В «Новом мире» у меня лежал рассказ. Точнее, не лежал, а пребывал в неком подвешенном состоянии, не отвергнутый, но и не принятый. Я наменял горсть двухкопеечных монет и позвонил в отдел прозы Анне Самойловне Берзер.

Той самой Анне Самойловне Берзер, что в свое время подсунула Твардовскому «Один день Ивана Денисовича», о чем Солженицын подробно и красочно поведал в «Бодался теленок с дубом».

Анна Самойловна сухо уведомила меня, что с рассказом никаких новостей нет, и уже хотела положить трубку, но я успел произнести темное и короткое, как волшебное заклинание, слово «Сац».

Заклинание подействовало: трубка задержалась в руке.

«Что – Сац?»

Памятуя о невероятной занятости моей собеседницы, на столе которой громоздились разноцветные пирамиды рукописей, я торопливо пересказал загадочную телеграмму.

«Сац – это Твардовский, – ответила Берзер своим быстрым голосом. – Если вы получили такую телеграмму, значит, рассказ печатается». После чего раздались короткие гудки.

Я слушал их и силился постичь, каким образом Твардовский, еще более недоступный, чем его журнал, мог превратиться в покойного секретаря Луначарского.

После долгих раздумий я осторожно набрал номер заведующего отделом прозы Евгения Николаевича Герасимова.
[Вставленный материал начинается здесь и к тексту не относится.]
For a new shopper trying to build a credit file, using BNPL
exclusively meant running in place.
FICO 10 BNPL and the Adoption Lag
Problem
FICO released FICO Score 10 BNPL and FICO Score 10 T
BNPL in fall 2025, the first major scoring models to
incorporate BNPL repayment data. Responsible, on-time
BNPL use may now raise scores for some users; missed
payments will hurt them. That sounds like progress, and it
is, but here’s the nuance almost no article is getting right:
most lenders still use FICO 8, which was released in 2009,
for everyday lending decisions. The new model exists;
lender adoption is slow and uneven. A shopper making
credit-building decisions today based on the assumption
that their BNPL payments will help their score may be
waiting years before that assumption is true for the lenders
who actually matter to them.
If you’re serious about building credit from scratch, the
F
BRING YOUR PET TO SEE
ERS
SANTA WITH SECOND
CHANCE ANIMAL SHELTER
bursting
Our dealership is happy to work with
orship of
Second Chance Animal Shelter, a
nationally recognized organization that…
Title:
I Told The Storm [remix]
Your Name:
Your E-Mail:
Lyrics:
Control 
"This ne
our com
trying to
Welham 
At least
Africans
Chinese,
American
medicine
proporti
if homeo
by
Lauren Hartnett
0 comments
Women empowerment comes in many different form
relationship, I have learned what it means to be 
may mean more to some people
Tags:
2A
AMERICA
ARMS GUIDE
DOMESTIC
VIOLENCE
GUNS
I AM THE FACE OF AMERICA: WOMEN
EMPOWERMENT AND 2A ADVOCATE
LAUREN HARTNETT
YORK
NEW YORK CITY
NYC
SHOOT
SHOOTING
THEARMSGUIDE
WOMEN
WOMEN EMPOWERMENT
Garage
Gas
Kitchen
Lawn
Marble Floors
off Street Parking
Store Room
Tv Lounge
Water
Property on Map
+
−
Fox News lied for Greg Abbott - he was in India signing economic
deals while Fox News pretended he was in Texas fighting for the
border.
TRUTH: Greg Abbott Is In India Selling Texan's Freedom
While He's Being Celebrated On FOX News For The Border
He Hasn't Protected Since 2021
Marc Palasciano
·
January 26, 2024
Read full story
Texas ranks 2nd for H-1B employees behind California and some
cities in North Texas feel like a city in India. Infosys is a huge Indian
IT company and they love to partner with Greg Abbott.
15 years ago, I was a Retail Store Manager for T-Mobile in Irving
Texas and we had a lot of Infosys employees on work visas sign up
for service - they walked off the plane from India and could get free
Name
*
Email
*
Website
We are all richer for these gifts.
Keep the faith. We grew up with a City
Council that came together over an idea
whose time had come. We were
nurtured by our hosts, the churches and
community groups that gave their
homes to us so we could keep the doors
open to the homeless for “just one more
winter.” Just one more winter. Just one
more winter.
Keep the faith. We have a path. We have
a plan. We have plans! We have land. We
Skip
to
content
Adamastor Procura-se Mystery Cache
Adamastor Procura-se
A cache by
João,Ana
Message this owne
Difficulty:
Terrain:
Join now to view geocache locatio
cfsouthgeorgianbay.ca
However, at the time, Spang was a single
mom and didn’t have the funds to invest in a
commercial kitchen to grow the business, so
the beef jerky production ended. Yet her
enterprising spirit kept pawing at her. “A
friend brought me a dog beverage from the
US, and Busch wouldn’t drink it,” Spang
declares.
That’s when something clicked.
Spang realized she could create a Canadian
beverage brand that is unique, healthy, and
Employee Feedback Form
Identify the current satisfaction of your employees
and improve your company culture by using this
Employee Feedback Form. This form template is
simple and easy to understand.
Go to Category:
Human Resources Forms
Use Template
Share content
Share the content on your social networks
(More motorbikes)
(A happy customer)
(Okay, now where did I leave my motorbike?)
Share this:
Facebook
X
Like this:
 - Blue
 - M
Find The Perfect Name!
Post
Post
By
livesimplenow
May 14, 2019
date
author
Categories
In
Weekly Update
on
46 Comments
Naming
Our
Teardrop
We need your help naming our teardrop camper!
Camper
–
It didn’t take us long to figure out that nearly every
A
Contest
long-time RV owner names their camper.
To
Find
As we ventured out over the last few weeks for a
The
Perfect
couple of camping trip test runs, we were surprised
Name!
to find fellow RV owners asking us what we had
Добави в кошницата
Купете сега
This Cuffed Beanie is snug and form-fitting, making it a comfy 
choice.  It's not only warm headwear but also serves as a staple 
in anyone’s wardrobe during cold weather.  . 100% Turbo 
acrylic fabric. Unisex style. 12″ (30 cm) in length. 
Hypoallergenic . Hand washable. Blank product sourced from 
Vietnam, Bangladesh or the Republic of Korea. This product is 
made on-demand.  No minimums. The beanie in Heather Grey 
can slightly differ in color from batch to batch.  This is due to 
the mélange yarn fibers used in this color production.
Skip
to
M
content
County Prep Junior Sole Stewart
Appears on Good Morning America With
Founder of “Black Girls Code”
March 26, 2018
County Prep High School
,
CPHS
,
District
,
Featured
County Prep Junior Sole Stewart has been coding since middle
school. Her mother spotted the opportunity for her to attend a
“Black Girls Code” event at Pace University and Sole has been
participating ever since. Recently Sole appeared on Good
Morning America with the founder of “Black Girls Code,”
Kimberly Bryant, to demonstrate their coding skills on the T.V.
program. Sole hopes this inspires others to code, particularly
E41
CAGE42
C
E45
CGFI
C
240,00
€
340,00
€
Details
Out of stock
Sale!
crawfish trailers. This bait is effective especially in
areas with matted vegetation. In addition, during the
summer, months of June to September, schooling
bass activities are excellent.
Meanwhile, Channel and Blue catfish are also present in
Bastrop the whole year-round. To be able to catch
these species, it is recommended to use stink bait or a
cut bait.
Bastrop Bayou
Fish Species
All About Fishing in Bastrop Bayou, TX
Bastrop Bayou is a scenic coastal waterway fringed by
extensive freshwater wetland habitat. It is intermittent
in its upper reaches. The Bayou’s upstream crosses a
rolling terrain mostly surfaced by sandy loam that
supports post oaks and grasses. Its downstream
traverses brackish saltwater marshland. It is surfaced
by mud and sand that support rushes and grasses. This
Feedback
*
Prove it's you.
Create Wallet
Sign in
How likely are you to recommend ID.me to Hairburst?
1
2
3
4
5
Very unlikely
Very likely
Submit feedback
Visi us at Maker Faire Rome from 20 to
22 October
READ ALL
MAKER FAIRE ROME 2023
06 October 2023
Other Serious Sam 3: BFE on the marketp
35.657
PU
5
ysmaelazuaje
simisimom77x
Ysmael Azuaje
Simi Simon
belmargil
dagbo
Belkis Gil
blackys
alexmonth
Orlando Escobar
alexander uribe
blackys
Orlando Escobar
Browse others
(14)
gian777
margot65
Это был благожелательный, со слезящимися глазами, старый, по моим тогдашним опять-таки понятиям, человек. К авторам, особенно молодым, он относился по-отечески заботливо, но мало что мог. Собственно, он-то и подвесил мой рассказ.

Трубку подняли сразу. Не подняли, а сорвали – я не узнал Евгения Николаевича: в нем подобной прыти не было. И уж совсем не узнал его голоса. Вместо ласкового вкрадчивого баритона прозвучала картавая скороговорка. Что-то вроде «Сац слушает». Видимо, не туда попал. Но на всякий случай вежливо осведомился, нельзя ли Евгения Николаевича. «Я – Евгений Николаевич», – тотчас раздалось в ответ.

Да, мистика мне чужда, но в тот день она явно преследовала меня. Сперва в почившего Саца превратился Главный редактор главного журнала страны, а теперь – заведующий отделом, который еще недавно сочувственно жал мне руку. Сочувственно – потому что понимал: рассказ подвешен навечно.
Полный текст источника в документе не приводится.